Essa gente d’A Esfera era uma gente curiosa porque muitos deles até ao fim mantiveram de facto as suas convicções e muitos mantiveram as convicções depois da guerra. O que é particularmente curioso porque, enfim, as opiniões que eles expunham, d’A Esfera, também na maior parte dos casos aliás eram opiniões execráveis, mantiveram-nas. Era uma gente particularmente curiosa. Interessou-me essa pequena minoria militante pró-nazi, que era de facto, como digo, uma pequena minoria em Portugal. Impressionou-me as convicções deles, talvez até pelo facto de serem uma minoria.
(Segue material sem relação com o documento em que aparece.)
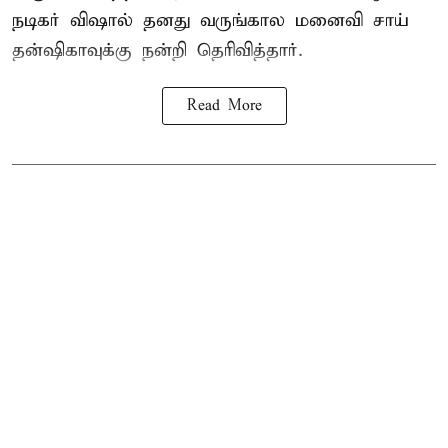
நடிகர் விஷால் தனது வருங்கால மனைவி சாய்
தன்ஷிகாவுக்கு நன்றி தெரிவித்தார்.
Read More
Despertou-me a curiosidade e servi-me deles no romance e também aproveitei a própria revista depois como solução final, não é? Mas é uma fauna, eu não devia dizer isto, é uma gente peculiar sem dúvida nenhuma.

EF: Em que se baseou para criar Henrique, a personagem principal?

SLC: O Henrique foi uma personagem que foi criada, que foi manipulada, um pouco subjacente ao próprio enredo. Convinha que fosse um jovem que não tivesse opiniões políticas e que fosse crescendo quer politicamente quer como pessoa, quer também em termos da sua visão do mundo ao longo do romance. Convinha que fosse um jovem, ainda verde, imaturo, e que tudo aquilo fosse uma descoberta quer a nível político quer a nível pessoal.

EF: E em relação a Charlotte?

SLC: A Charlotte é uma figura mais marcante, mais coerente, mais construída, não é? Uma pessoa que tem um passado, uma pessoa que tomou as suas opções e que vem exercê-las em Lisboa. Portanto acaba por ser ali um eixo principal em redor da qual as outras gravitam e que lhes abre também muitas perspectivas, quer a ele quer à namorada do Henrique.

EF: Na sua opinião qual é a personagem mais enigmática da obra?

SLC: Mais enigmática… Nós temos três personagens que são muito diferentes. Mais enigmática para o leitor, é a austríaca, Charlotte Katzenstein, que só no fim é que sabemos qual é o enigma dela. O Henrique é um jovem que vai crescendo, vai descobrindo. Para mim uma personagem que achei particularmente curiosa e que me deu um certo prazer trabalhar foi a Maria Carolina, que é a namorada do Henrique, que desabrocha muito mais rapidamente que ele e compreende ainda antes dele o que está em jogo. Foi uma personagem também que eu achei curiosa. Enigmática, para o leitor, será sem dúvida a Charlotte.